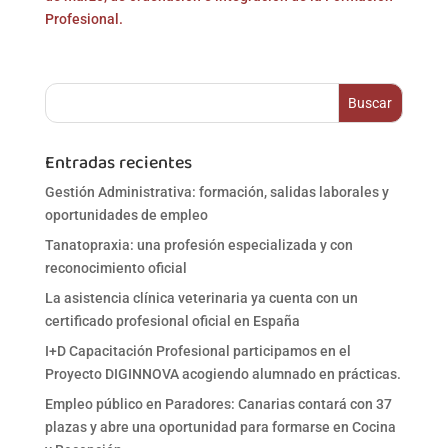
Profesional.
Entradas recientes
Gestión Administrativa: formación, salidas laborales y
oportunidades de empleo
Tanatopraxia: una profesión especializada y con
reconocimiento oficial
La asistencia clínica veterinaria ya cuenta con un
certificado profesional oficial en España
I+D Capacitación Profesional participamos en el
Proyecto DIGINNOVA acogiendo alumnado en prácticas.
Empleo público en Paradores: Canarias contará con 37
plazas y abre una oportunidad para formarse en Cocina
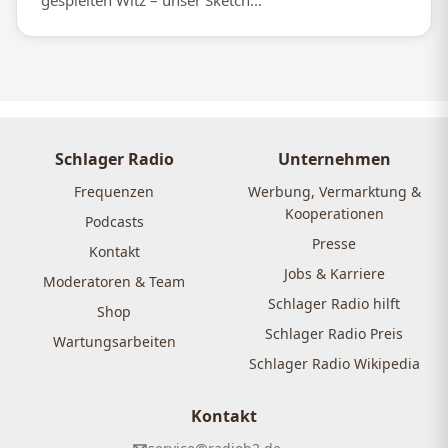
gespielten Witz – unser Sketch...
Schlager Radio
Unternehmen
Frequenzen
Werbung, Vermarktung &
Kooperationen
Podcasts
Presse
Kontakt
Jobs & Karriere
Moderatoren & Team
Schlager Radio hilft
Shop
Schlager Radio Preis
Wartungsarbeiten
Schlager Radio Wikipedia
Kontakt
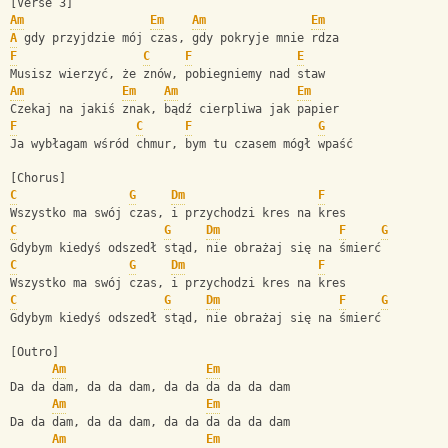
[Verse 3]
Am
Em
Am
Em
A
 gdy przyjdzie mój czas, gdy pokryje mnie rdza
F
C
F
E
Musisz wierzyć, że znów, pobiegniemy nad staw
Am
Em
Am
Em
Czekaj na jakiś znak, bądź cierpliwa jak papier
F
C
F
G
Ja wybłagam wśród chmur, bym tu czasem mógł wpaść
[Chorus]
C
G
Dm
F
Wszystko ma swój czas, i przychodzi kres na kres
C
G
Dm
F
G
Gdybym kiedyś odszedł stąd, nie obrażaj się na śmierć
C
G
Dm
F
Wszystko ma swój czas, i przychodzi kres na kres
C
G
Dm
F
G
Gdybym kiedyś odszedł stąd, nie obrażaj się na śmierć
[Outro]
Am
Em
Da da dam, da da dam, da da da da da dam
Am
Em
Da da dam, da da dam, da da da da da dam
Am
Em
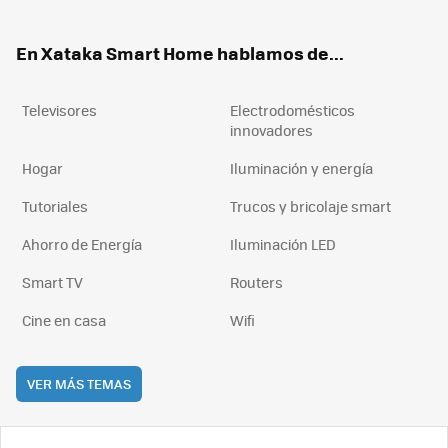
ter
ebo
tub
agr
boa
ok
e
am
rd
En Xataka Smart Home hablamos de...
Televisores
Electrodomésticos
innovadores
Hogar
Iluminación y energía
Tutoriales
Trucos y bricolaje smart
Ahorro de Energía
Iluminación LED
Smart TV
Routers
Cine en casa
Wifi
VER MÁS TEMAS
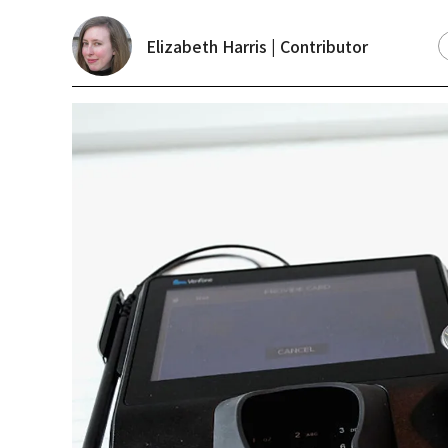
Elizabeth Harris | Contributor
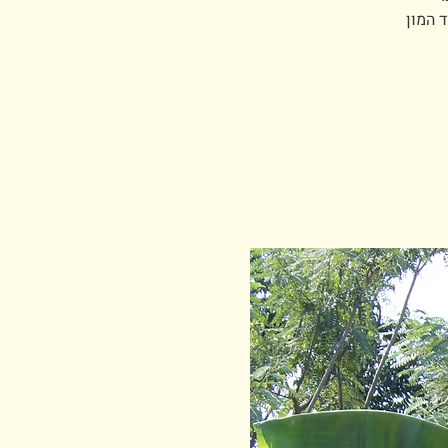
 המון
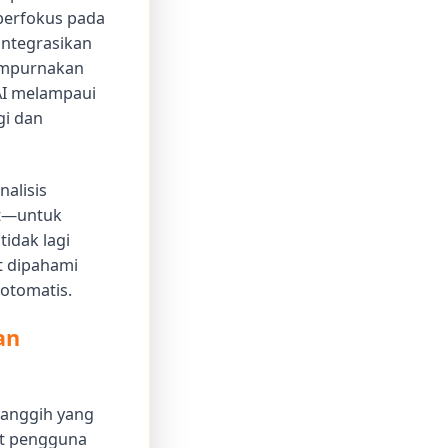
 berfokus pada
integrasikan
empurnakan
AI melampaui
gi dan
alisis
it—untuk
idak lagi
t dipahami
otomatis.
an
canggih yang
at pengguna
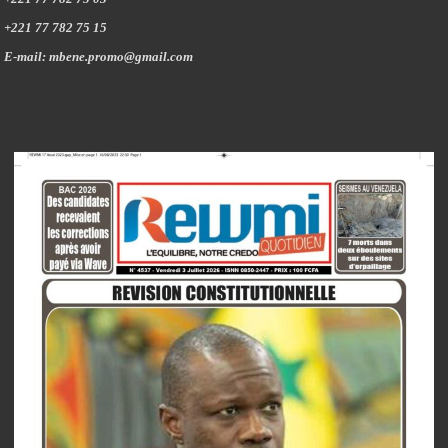
+221 77 782 75 15
E-mail: mbene.promo@gmail.com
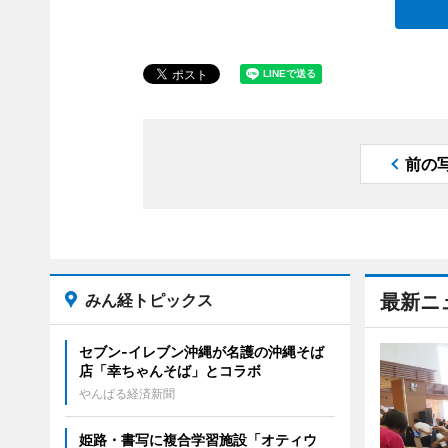
前の
みん経トピックス
最新ニ
セブン‐イレブン沖縄が名護の沖縄そば
店「幸ちゃんそば」とコラボ
やんばる経済新聞
姫路・書写に複合学習施設「オティウ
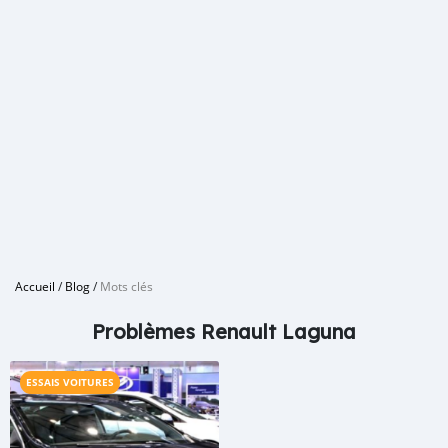
Accueil
/
Blog
/
Mots clés
Problèmes Renault Laguna
ESSAIS VOITURES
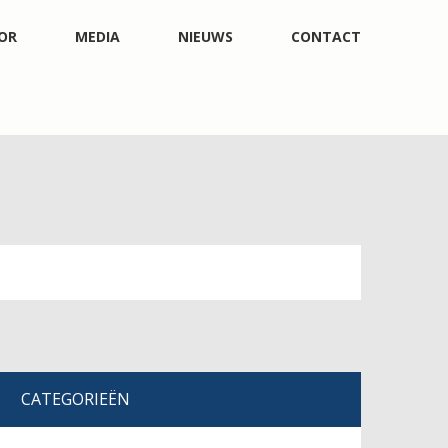
OR
MEDIA
NIEUWS
CONTACT
CATEGORIEËN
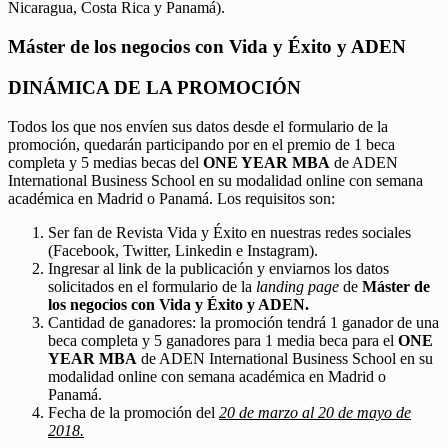
Nicaragua, Costa Rica y Panamá).
Máster de los negocios con Vida y Éxito y ADEN
DINÁMICA DE LA PROMOCIÓN
Todos los que nos envíen sus datos desde el formulario de la
promoción, quedarán participando por en el premio de 1 beca
completa y 5 medias becas del
ONE YEAR MBA
de ADEN
International Business School en su modalidad online con semana
académica en Madrid o Panamá. Los requisitos son:
Ser fan de Revista Vida y Éxito en nuestras redes sociales
(Facebook, Twitter, Linkedin e Instagram).
Ingresar al link de la publicación y enviarnos los datos
solicitados en el formulario de la
landing page
de
Máster de
los negocios con Vida y Éxito y ADEN.
Cantidad de ganadores: la promoción tendrá 1 ganador de una
beca completa y 5 ganadores para 1 media beca para el
ONE
YEAR MBA
de ADEN International Business School en su
modalidad online con semana académica en Madrid o
Panamá.
Fecha de la promoción del
20 de marzo al 20 de mayo de
2018.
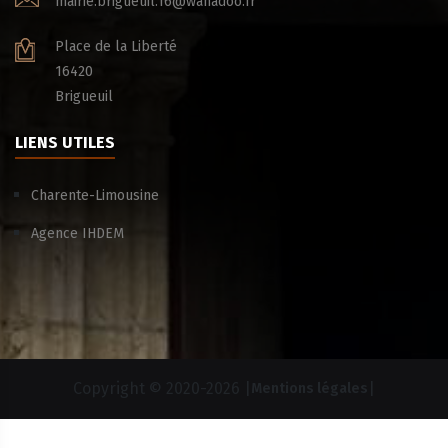
mairie.brigueuil.16@wanadoo.fr
Place de la Liberté
16420
Brigueuil
LIENS UTILES
Charente-Limousine
Agence IHDEM
Copyright © 2020-
2026 |
|
Mentions légales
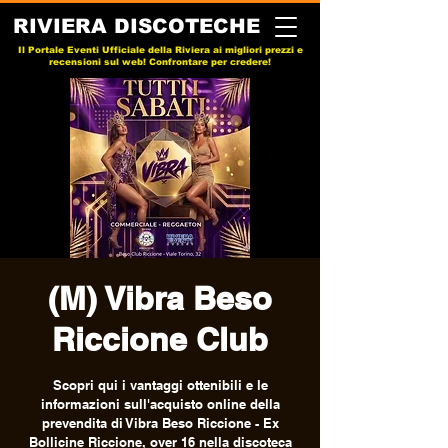
RIVIERA DISCOTECHE
Il Portale Eventi Ufficiale della Riviera ai migliori prezzi e
recensioni sul web! Confrontare per credere!
(M) Vibra Beso
Riccione Club
Scopri qui i vantaggi ottenibili e le
informazioni sull'acquisto online della
prevendita di Vibra Beso Riccione - Ex
Bollicine Riccione, over 16 nella discoteca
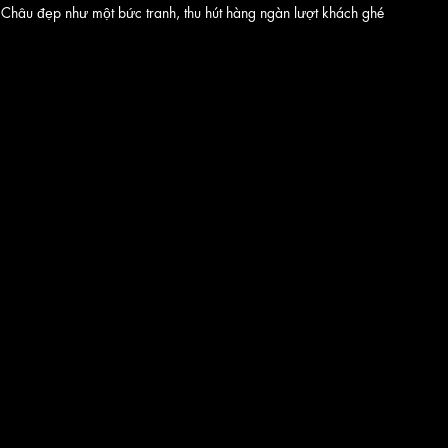
Châu đẹp như một bức tranh, thu hút hàng ngàn lượt khách ghé 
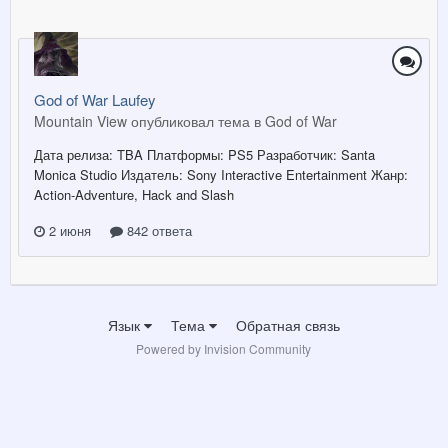
God of War Laufey
Mountain View опубликовал тема в
God of War
Дата релиза: TBA Платформы: PS5 Разработчик: Santa
Monica Studio Издатель : Sony Interactive Entertainment Жанр:
Action-Adventure, Hack and Slash
2 июня
842 ответа
Язык
Тема
Обратная связь
Powered by Invision Community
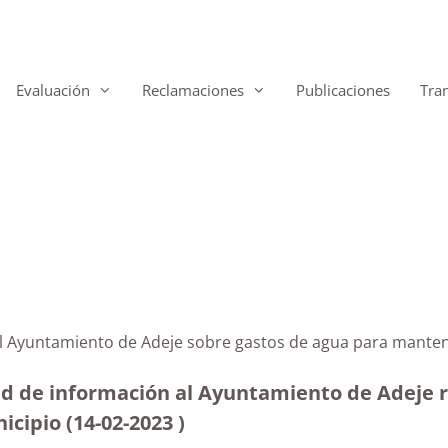
Evaluación
Reclamaciones
Publicaciones
Tra
al Ayuntamiento de Adeje sobre gastos de agua para manten
ud de información al Ayuntamiento de Adeje re
icipio (14-02-2023
)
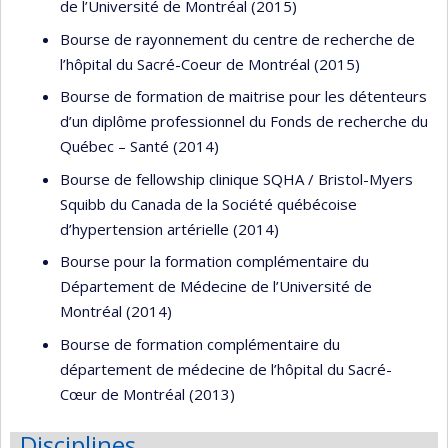
de l’Université de Montréal (2015)
Bourse de rayonnement du centre de recherche de
l’hôpital du Sacré-Coeur de Montréal (2015)
Bourse de formation de maitrise pour les détenteurs
d’un diplôme professionnel du Fonds de recherche du
Québec – Santé (2014)
Bourse de fellowship clinique SQHA / Bristol-Myers
Squibb du Canada de la Société québécoise
d’hypertension artérielle (2014)
Bourse pour la formation complémentaire du
Département de Médecine de l’Université de
Montréal (2014)
Bourse de formation complémentaire du
département de médecine de l’hôpital du Sacré-
Cœur de Montréal (2013)
Disciplines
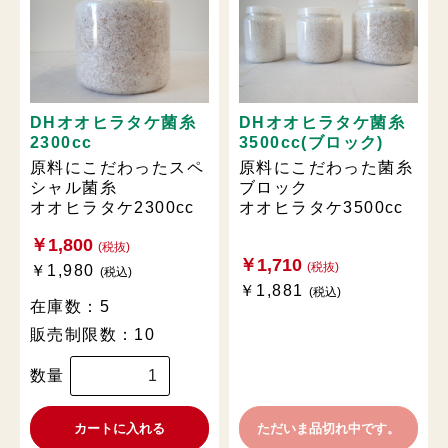
DHオオヒラタケ菌糸
DHオオヒラタケ菌糸
2300cc
3500cc(ブロック)
原料にこだわったスペ
原料にこだわった菌糸
シャル菌糸
ブロック
オオヒラタケ2300cc
オオヒラタケ3500cc
￥1,800
(税抜)
￥1,710
(税抜)
￥1,980
(税込)
￥1,881
(税込)
在庫数：5
販売制限数：10
数量
カートに入れる
ただいま品切れ中です。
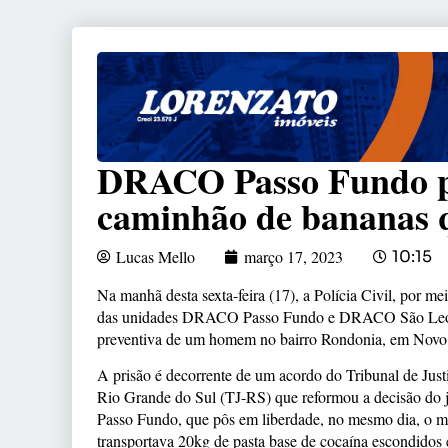
DRACO Passo Fundo p
caminhão de bananas q
Lucas Mello
março 17, 2023
10:15
Na manhã desta sexta-feira (17), a Polícia Civil, por me
das unidades DRACO Passo Fundo e DRACO São Leopo
preventiva de um homem no bairro Rondonia, em Nov
A prisão é decorrente de um acordo do Tribunal de Just
Rio Grande do Sul (TJ-RS) que reformou a decisão do j
Passo Fundo, que pôs em liberdade, no mesmo dia, o m
transportava 20kg de pasta base de cocaína escondidos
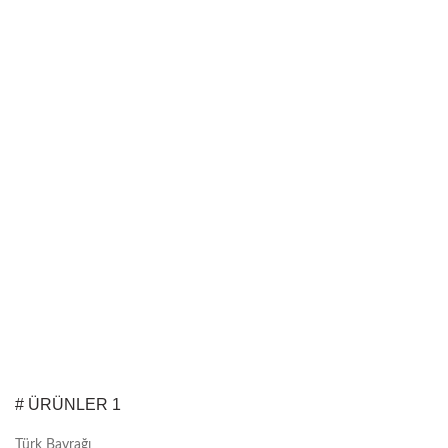
# ÜRÜNLER 1
Türk Bayrağı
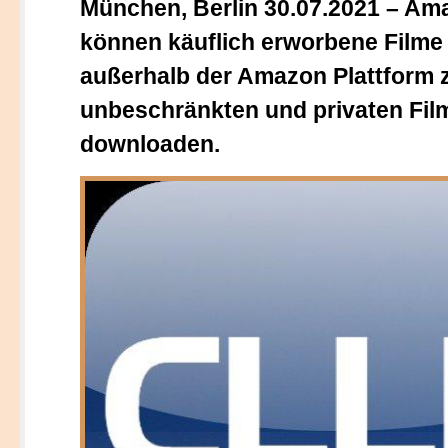
München, Berlin 30.07.2021 – Am
können käuflich erworbene Filme 
außerhalb der Amazon Plattform
unbeschränkten und privaten Fi
downloaden.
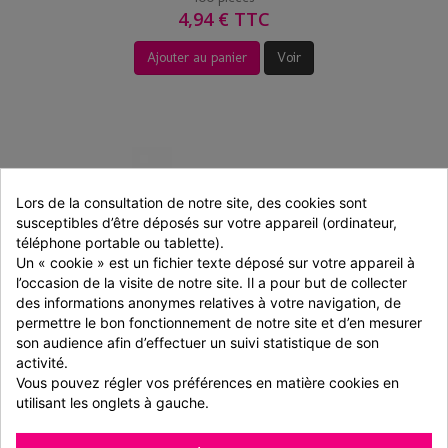
4,94 € TTC
Ajouter au panier
Voir
Lors de la consultation de notre site, des cookies sont 
susceptibles d’être déposés sur votre appareil (ordinateur, 
téléphone portable ou tablette).
Un « cookie » est un fichier texte déposé sur votre appareil à 
l’occasion de la visite de notre site. Il a pour but de collecter 
des informations anonymes relatives à votre navigation, de 
permettre le bon fonctionnement de notre site et d’en mesurer 
son audience afin d’effectuer un suivi statistique de son 
activité.
Cuillere dessert en bois 125mm (x100)
Vous pouvez régler vos préférences en matière cookies en 
utilisant les onglets à gauche.
100 pièces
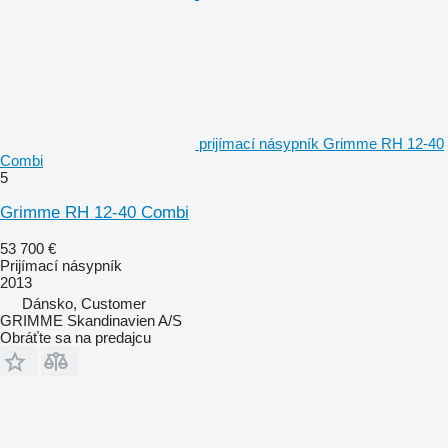
prijímací násypník Grimme RH 12-40
Combi
5
Grimme RH 12-40 Combi
53 700 €
Prijímací násypník
2013
Dánsko, Customer
GRIMME Skandinavien A/S
Obráťte sa na predajcu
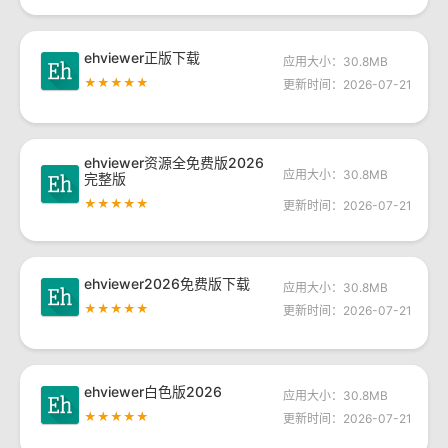
ehviewer正版下载
应用大小：30.8MB
★★★★★
更新时间：2026-07-21
ehviewer资源全免费版2026
应用大小：30.8MB
完整版
★★★★★
更新时间：2026-07-21
ehviewer2026免费版下载
应用大小：30.8MB
★★★★★
更新时间：2026-07-21
ehviewer白色版2026
应用大小：30.8MB
★★★★★
更新时间：2026-07-21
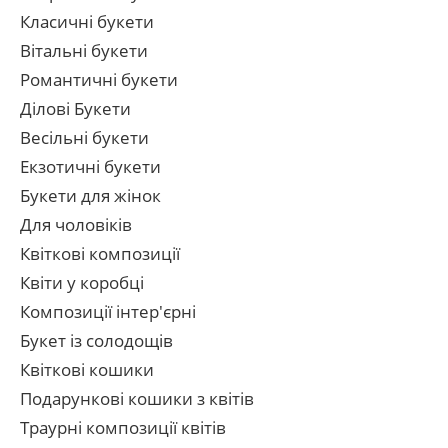
Класичні букети
Вітальні букети
Романтичні букети
Ділові Букети
Весільні букети
Екзотичні букети
Букети для жінок
Для чоловіків
Квіткові композиції
Квіти у коробці
Композиції інтер'єрні
Букет із солодощів
Квіткові кошики
Подарункові кошики з квітів
Траурні композиції квітів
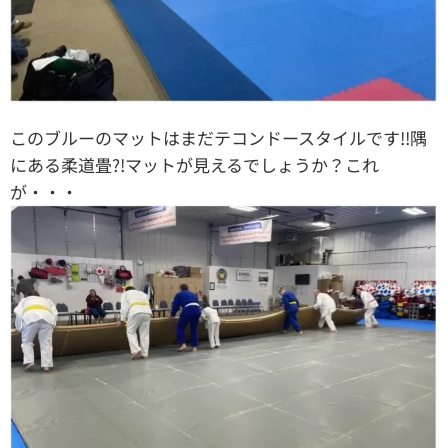
このブルーのマットはまだテコンドースタイルです!!隅
にある柔道畳?!マットが見えるでしょうか？これ
が・・・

▶ Task goal: Report every line of the data above that contains the string "oficial" by copying it in full.

▶ Problem solution:
reconocimiento oficial
certificado profesional oficial en España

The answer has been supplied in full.